- **How to complete this task**: Tally the lines of the records that contain the string "produkteve", then give the total and nothing more.

- **Collected data**:

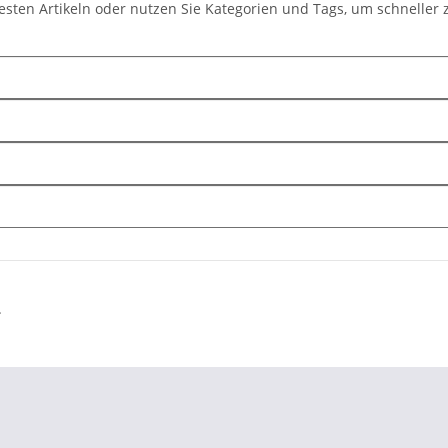
uesten Artikeln oder nutzen Sie Kategorien und Tags, um schnell
.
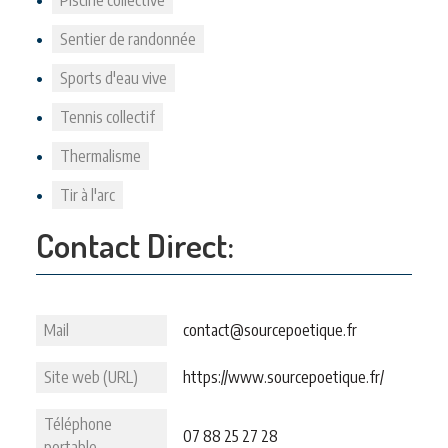
Piscine collective
Sentier de randonnée
Sports d'eau vive
Tennis collectif
Thermalisme
Tir à l'arc
Contact Direct:
Mail
contact@sourcepoetique.fr
Site web (URL)
https://www.sourcepoetique.fr/
Téléphone
07 88 25 27 28
portable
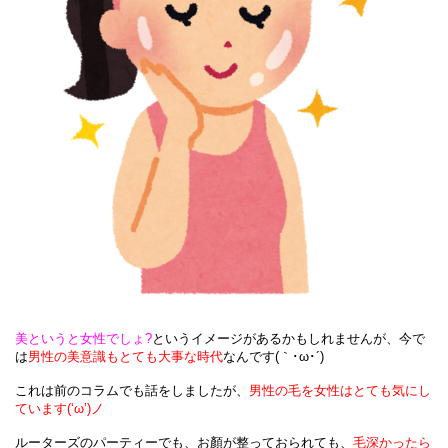
美
というと女性でしょ?
というイメージがあるかもしれませんが、今で
は
男性の美意識も
とても大事な時代
なんです(｀･ω･´)
これは前のコラムでも話をしましたが、
男性の毛を女性はとても気にし
ています(‘ω’)ノ
ルーターズのパーティーでも、お顏が整っておられても、
毛深かったら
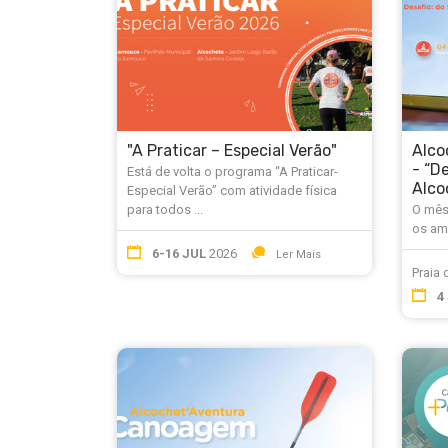
"A Praticar – Especial Verão"
Alco
- “D
Está de volta o programa “A Praticar-
Alco
Especial Verão” com atividade física
para todos ...
O mês 
os am
6-16 JUL
2026
Ler Mais
Praia
4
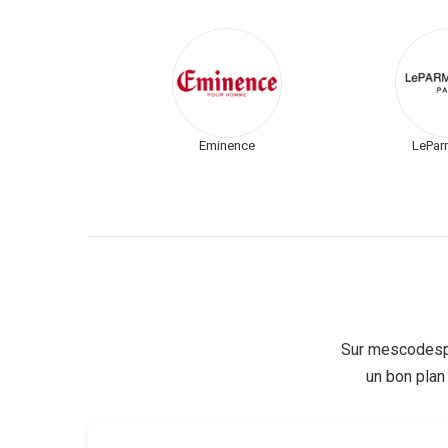
Eminence
LePar
Sur mescodespr
un bon plan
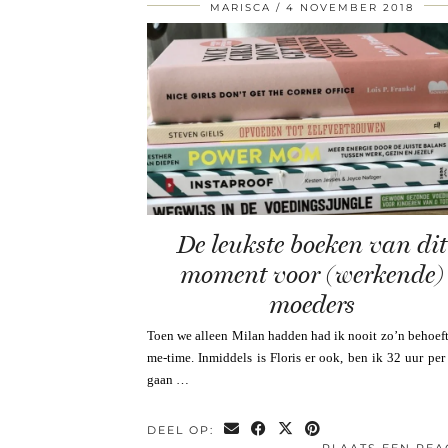
MARISCA
4 NOVEMBER 2018
De leukste boeken van dit
moment voor (werkende)
moeders
Toen we alleen Milan hadden had ik nooit zo’n behoef
me-time. Inmiddels is Floris er ook, ben ik 32 uur pe
gaan …
DEEL OP:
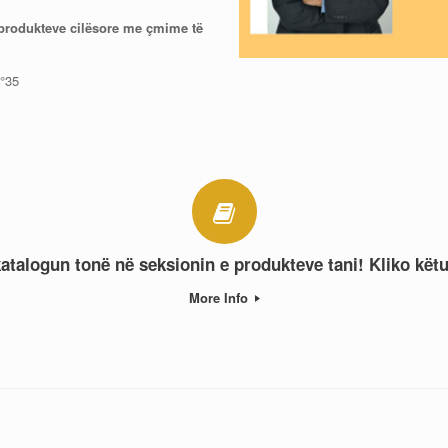
ë produkteve cilësore me çmime të
n°35
atalogun tonë në seksionin e produkteve tani! Kliko këtu
More Info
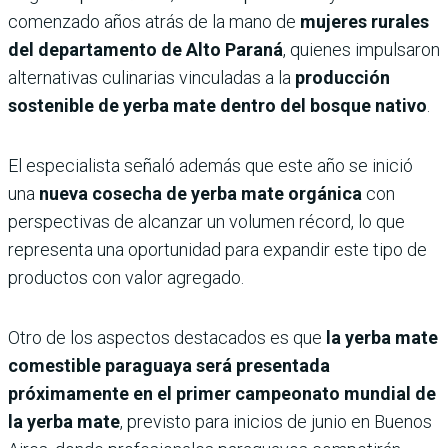
comenzado años atrás de la mano de
mujeres rurales
del departamento de Alto Paraná
, quienes impulsaron
alternativas culinarias vinculadas a la
producción
sostenible de yerba mate dentro del bosque nativo
.
El especialista señaló además que este año se inició
una
nueva cosecha de yerba mate orgánica
con
perspectivas de alcanzar un volumen récord, lo que
representa una oportunidad para expandir este tipo de
productos con valor agregado.
Otro de los aspectos destacados es que
la yerba mate
comestible paraguaya será presentada
próximamente en el primer campeonato mundial de
la yerba mate
, previsto para inicios de junio en Buenos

- **Written answer**: 2